After any treatment it is also a good idea to reduce sun exposure to a minimum plus use broad brimmed hats and a good sun block cream to reduce the risk of any other lesions arising.
Lesions of the face fall into 2 broad categories: Benign (harmless) and Malignant (worrying). Lesions such as moles and lipomas fall into the benign category while basal or squamous cell carcinomas and malignant melanomas fall into the malignant one. It is thus important to make sure what type of lesion you have before it is treated and I am happy to do this – if there is any doubt then I will get a second opinion from a dermatologist.
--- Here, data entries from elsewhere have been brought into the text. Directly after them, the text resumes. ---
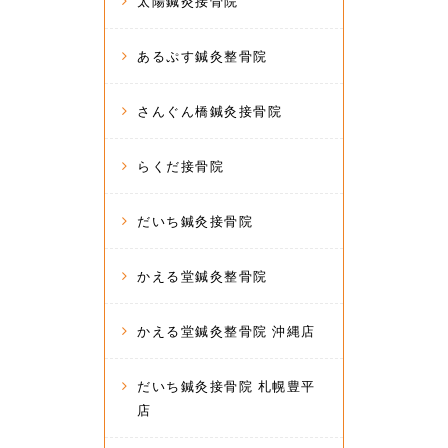
太陽鍼灸接骨院
あるぷす鍼灸整骨院
さんぐん橋鍼灸接骨院
らくだ接骨院
だいち鍼灸接骨院
かえる堂鍼灸整骨院
かえる堂鍼灸整骨院 沖縄店
だいち鍼灸接骨院 札幌豊平
店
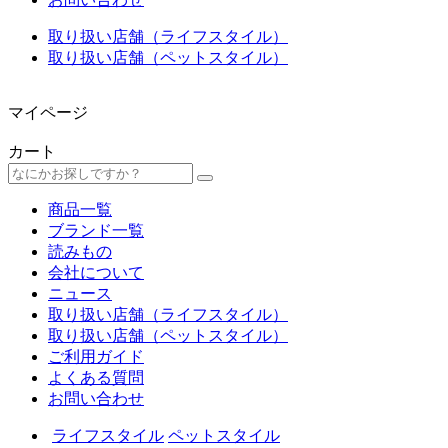
取り扱い店舗（ライフスタイル）
取り扱い店舗（ペットスタイル）
マイページ
カート
商品一覧
ブランド一覧
読みもの
会社について
ニュース
取り扱い店舗（ライフスタイル）
取り扱い店舗（ペットスタイル）
ご利用ガイド
よくある質問
お問い合わせ
ライフスタイル
ペットスタイル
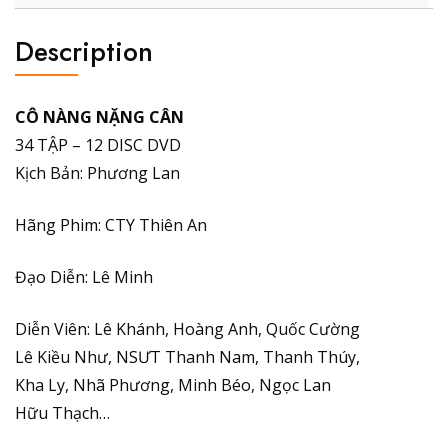
Description
CÔ NÀNG NẶNG CÂN
34 TẬP – 12 DISC DVD
Kịch Bản: Phương Lan
Hãng Phim: CTY Thiên An
Đạo Diễn: Lê Minh
Diễn Viên: Lê Khánh, Hoàng Anh, Quốc Cường
Lê Kiều Như, NSƯT Thanh Nam, Thanh Thúy,
Kha Ly, Nhã Phương, Minh Béo, Ngọc Lan
Hữu Thạch…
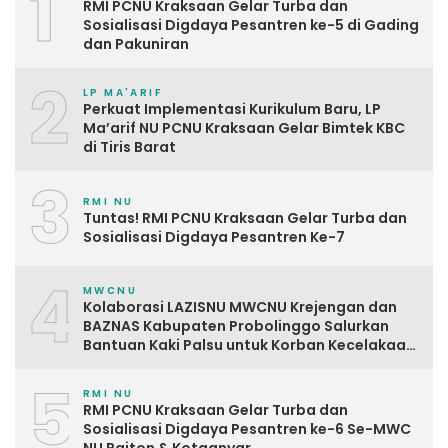
1
RMI PCNU Kraksaan Gelar Turba dan
Sosialisasi Digdaya Pesantren ke-5 di Gading
dan Pakuniran
2
LP MA'ARIF
Perkuat Implementasi Kurikulum Baru, LP
Ma’arif NU PCNU Kraksaan Gelar Bimtek KBC
di Tiris Barat
3
RMI NU
Tuntas! RMI PCNU Kraksaan Gelar Turba dan
Sosialisasi Digdaya Pesantren Ke-7
4
MWCNU
Kolaborasi LAZISNU MWCNU Krejengan dan
BAZNAS Kabupaten Probolinggo Salurkan
Bantuan Kaki Palsu untuk Korban Kecelakaan
Kerja
5
RMI NU
RMI PCNU Kraksaan Gelar Turba dan
Sosialisasi Digdaya Pesantren ke-6 Se-MWC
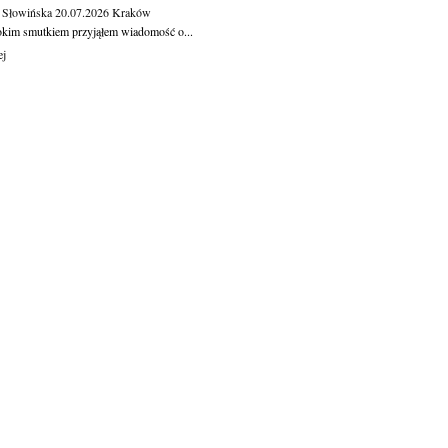
 Słowińska
20.07.2026
Kraków
okim smutkiem przyjąłem wiadomość o...
ej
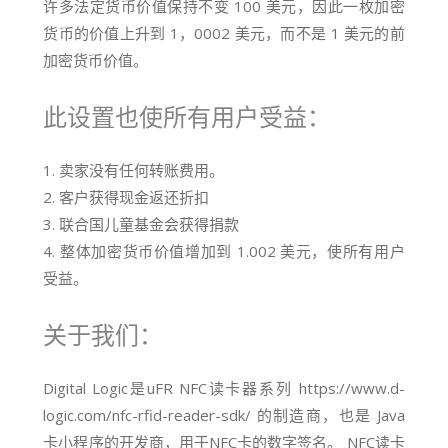
许多法定货币价值保持不变 100 美元，因此一枚加密
货币的价值上升到 1，0002 美元，而不是 1 美元的前
加密货币价值。
此设置也使所有用户受益：
1.
卖家没有任何转账费用。
2. 客户获得现金返还折扣
3. 联合国儿童基金会获得捐款
4. 整体加密货币价值增加到 1.002 美元，使所有用户
受益。
关于我们：
Digital Logic是uFR NFC读卡器系列 https://www.d-
logic.com/nfc-rfid-reader-sdk/ 的制造商，也是
Java
卡小程序的开发商，用于NFC卡的数字签名。 NFC读卡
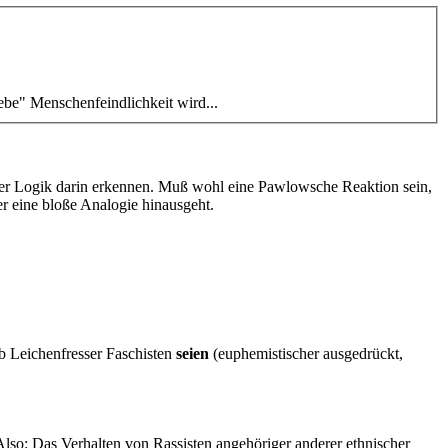
ebe" Menschenfeindlichkeit wird...
n oder Logik darin erkennen. Muß wohl eine Pawlowsche Reaktion sein,
er eine bloße Analogie hinausgeht.
b Leichenfresser Faschisten
seien
(euphemistischer ausgedrückt,
so: Das Verhalten von Rassisten angehöriger anderer ethnischer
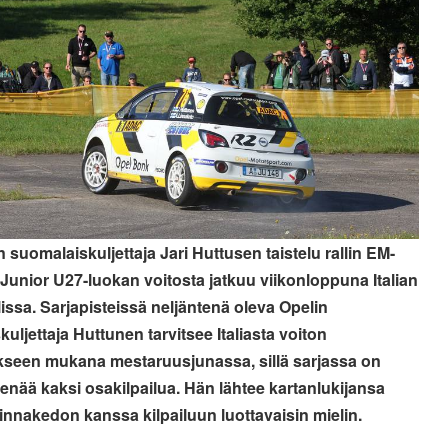
 suomalaiskuljettaja Jari Huttusen taistelu rallin EM-
 Junior U27-luokan voitosta jatkuu viikonloppuna Italian
lissa. Sarjapisteissä neljäntenä oleva Opelin
uljettaja Huttunen tarvitsee Italiasta voiton
seen mukana mestaruusjunassa, sillä sarjassa on
ä enää kaksi osakilpailua. Hän lähtee kartanlukijansa
Linnakedon kanssa kilpailuun luottavaisin mielin.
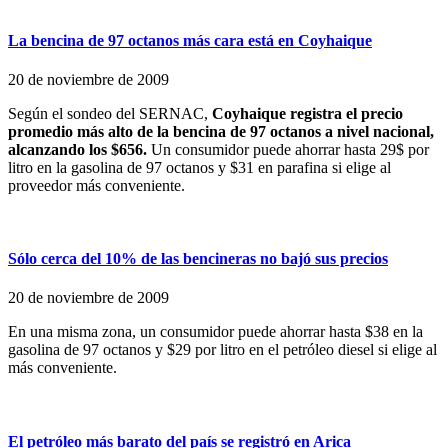
La bencina de 97 octanos más cara está en Coyhaique
20 de noviembre de 2009
Según el sondeo del SERNAC,
Coyhaique registra el precio
promedio más alto de la bencina de 97 octanos a nivel nacional,
alcanzando los $656.
Un consumidor puede ahorrar hasta 29$ por
litro en la gasolina de 97 octanos y $31 en parafina si elige al
proveedor más conveniente.
Sólo cerca del 10% de las bencineras no bajó sus precios
20 de noviembre de 2009
En una misma zona, un consumidor puede ahorrar hasta $38 en la
gasolina de 97 octanos y $29 por litro en el petróleo diesel si elige al
más conveniente.
El petróleo más barato del país se registró en Arica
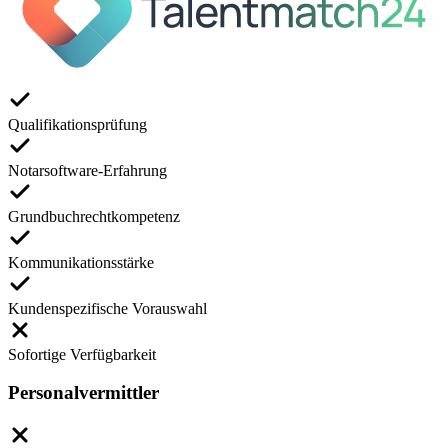
Qualifikationsprüfung
Notarsoftware-Erfahrung
Grundbuchrechtkompetenz
Kommunikationsstärke
Kundenspezifische Vorauswahl
Sofortige Verfügbarkeit
Personalvermittler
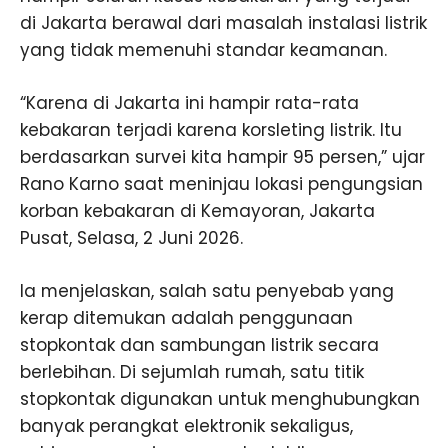
di Jakarta berawal dari masalah instalasi listrik
yang tidak memenuhi standar keamanan.
“Karena di Jakarta ini hampir rata-rata
kebakaran terjadi karena korsleting listrik. Itu
berdasarkan survei kita hampir 95 persen,” ujar
Rano Karno saat meninjau lokasi pengungsian
korban kebakaran di Kemayoran, Jakarta
Pusat, Selasa, 2 Juni 2026.
Ia menjelaskan, salah satu penyebab yang
kerap ditemukan adalah penggunaan
stopkontak dan sambungan listrik secara
berlebihan. Di sejumlah rumah, satu titik
stopkontak digunakan untuk menghubungkan
banyak perangkat elektronik sekaligus,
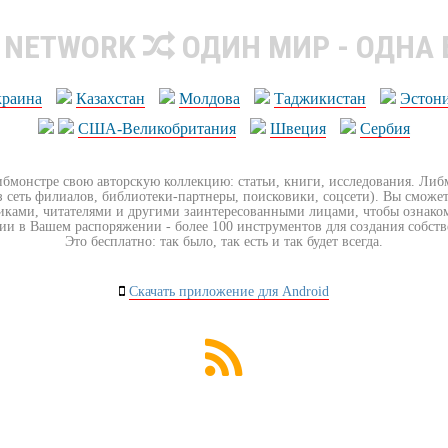
R NETWORK
ОДИН МИР - ОДНА
краина
Казахстан
Молдова
Таджикистан
Эстон
США-Великобритания
Швеция
Сербия
ибмонстре свою авторскую коллекцию: статьи, книги, исследования. Ли
з сеть филиалов, библиотеки-партнеры, поисковики, соцсети). Вы сможет
иками, читателями и другими заинтересованными лицами, чтобы ознако
ии в Вашем распоряжении - более 100 инструментов для создания собст
Это бесплатно: так было, так есть и так будет всегда.
Скачать приложение для Android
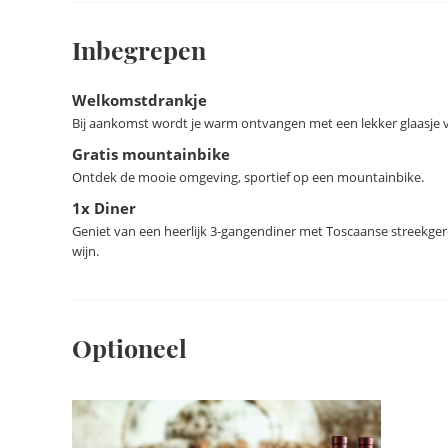
Inbegrepen
Welkomstdrankje
Bij aankomst wordt je warm ontvangen met een lekker glaasje 
Gratis mountainbike
Ontdek de mooie omgeving, sportief op een mountainbike.
1x Diner
Geniet van een heerlijk 3-gangendiner met Toscaanse streekgere
wijn.
Optioneel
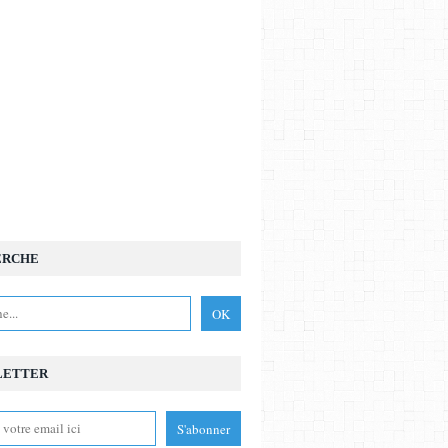
ERCHE
LETTER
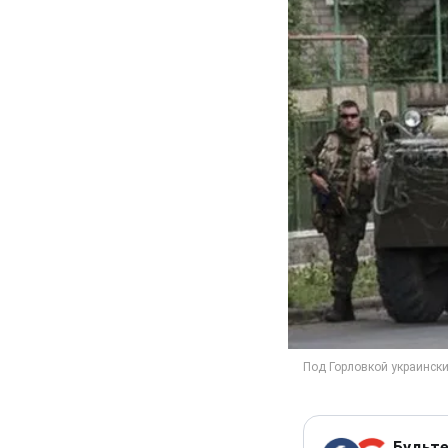
Будьте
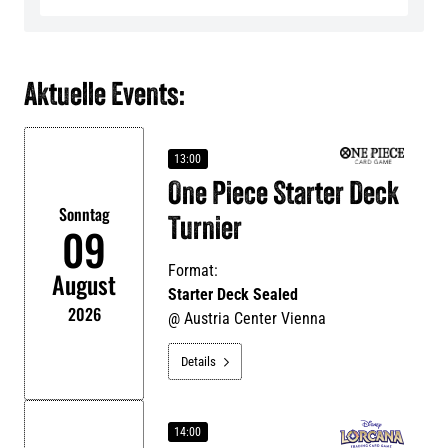
Aktuelle Events:
13:00
One Piece Starter Deck
Sonntag
Turnier
09
Format:
August
Starter Deck Sealed
2026
@
Austria Center Vienna
Details

14:00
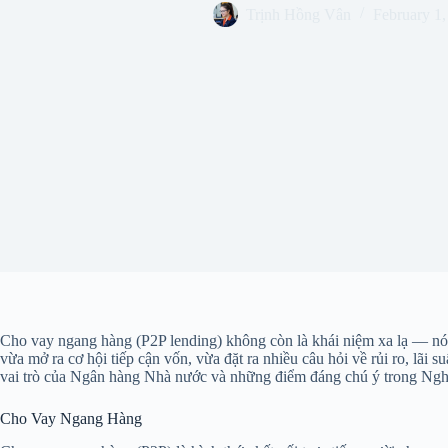
Trịnh Hồng Vân
February 1,
Cho vay ngang hàng (P2P lending) không còn là khái niệm xa lạ — nó đ
vừa mở ra cơ hội tiếp cận vốn, vừa đặt ra nhiều câu hỏi về rủi ro, lãi s
vai trò của Ngân hàng Nhà nước và những điểm đáng chú ý trong Nghị 
Cho Vay Ngang Hàng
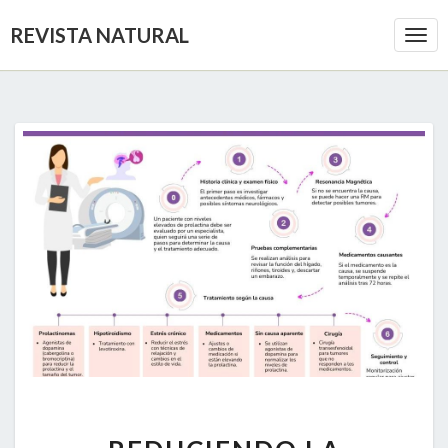
REVISTA NATURAL
Togg
Navi
REDUCIENDO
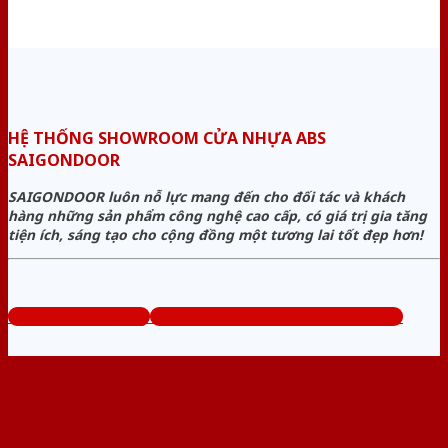
HỆ THỐNG SHOWROOM CỬA NHỰA ABS
SAIGONDOOR
SAIGONDOOR luôn nỗ lực mang đến cho đối tác và khách
hàng những sản phẩm công nghệ cao cấp, có giá trị gia tăng
tiện ích, sáng tạo cho cộng đồng một tương lai tốt đẹp hơn!
www.cuanhuaabs.org
Tổng đài tư vấn miễn phí: 0824.400.400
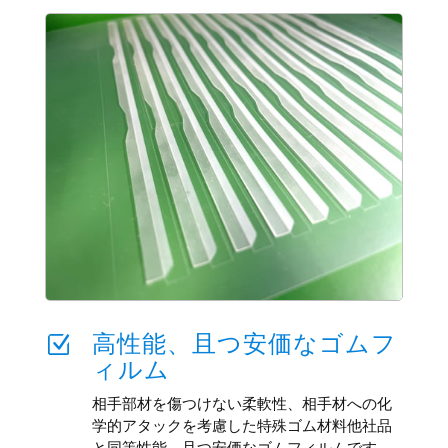
高性能、且つ安価なゴムフ
Z
ィルム
相手部材を傷つけない柔軟性、相手材への化
学的アタックを考慮した特殊ゴム材料他社品
と同等性能、且つ安価なゴムフィルムです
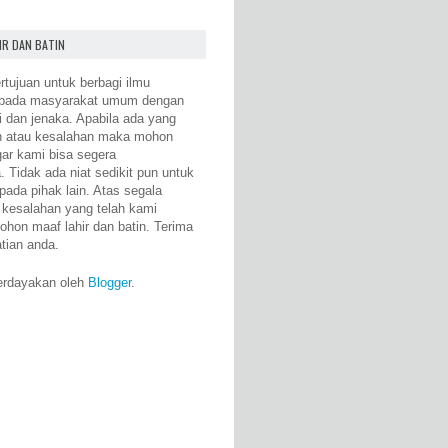
IR DAN BATIN
rtujuan untuk berbagi ilmu
epada masyarakat umum dengan
i dan jenaka. Apabila ada yang
n atau kesalahan maka mohon
gar kami bisa segera
 Tidak ada niat sedikit pun untuk
pada pihak lain. Atas segala
 kesalahan yang telah kami
ohon maaf lahir dan batin. Terima
atian anda.
erdayakan oleh
Blogger
.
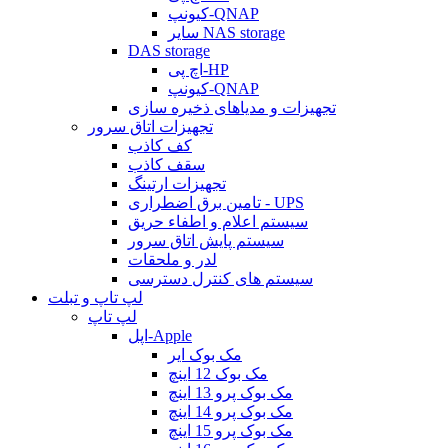
کیونپ-QNAP
سایر NAS storage
DAS storage
اچ پی-HP
کیونپ-QNAP
تجهیزات و مدیاهای ذخیره سازی
تجهیزات اتاق سرور
کف کاذب
سقف کاذب
تجهیزات ارتینگ
تامین برق اضطراری - UPS
سیستم اعلام و اطفاء حریق
سیستم پایش اتاق سرور
لدر و ملحقات
سیستم های کنترل دسترسی
لپ تاپ و تبلت
لپ تاپ
اپل-Apple
مک بوک ایر
مک بوک 12 اینچ
مک بوک پرو 13 اینچ
مک بوک پرو 14 اینچ
مک بوک پرو 15 اینچ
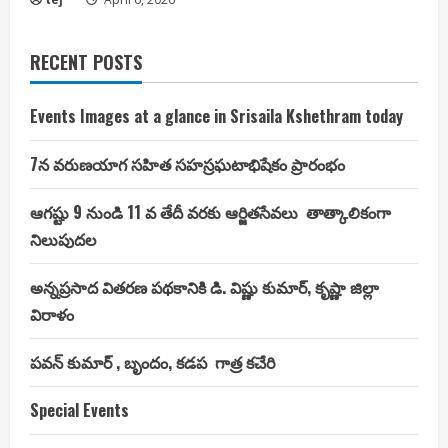
RECENT POSTS
Events Images at a glance in Srisaila Kshethram today
7న వరుణయాగ సహిత సహస్రఘటాభిషేకం ప్రారంభం
ఆగష్టు 9 నుండి 11 వ తేదీ వరకు ఆర్జితసేవలు తాత్కాలికంగా
నిలుపుదల
అన్నప్రసాద వితరణ పథకానికి డి. విష్ణు కుమార్, కృష్ణా జిల్లా
విరాళం
పవన్ కుమార్ , బృందం, కడప గాత్ర కచేరి
Special Events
Some small, benign lesions can be frozen or burnt off but the larger or more worrying lesions invariably need surgical removal, particularly if they are in cosmetically sensitive areas such as the mid-face, nose or ears.
Due to the more aggressive nature of malignant lumps, they need a little extra skin removed with them while benign ones do not. It is also important to check the neck for lymph nodes to make sure that the “malignant cells” have not spread – this needs to be treated but is thankfully rare.
Any lump/lesion removed from the face produces a wound that needs to be orientated correctly as the closure or the wound needs to produce a scar that lies in the natural lines of the face thus camouflaging it as much as possible. Occasionally a skin graft or even a flap of skin with its own blood supply can be used depending on the size and position on the face of the area to be repaired.
Dissolvable stitches will be inserted to pull the skin edges together while non-dissolvable stitches, or sometimes skin glue, can be used to hold the edges together. These are removed after 5-7 days.
• Chloramphenicol ointment is provided to keep the stitch area moist and infection free. If the area becomes hot and sore, contact a health care professional as the area may be infected. This may need antibiotic treatment.
• Bleeding is an unusual occurrence but if it does not respond to direct pressure contact me. The same applies to a blood clot formation.
• Any surgical procedure will produce a scar. Usually this is neat and well concealed but occasionally there can be thickening producing a hypertrophic scar or even a keloid. These can be very difficult to treat but may respond to local steroid treatment or possibly re-excision.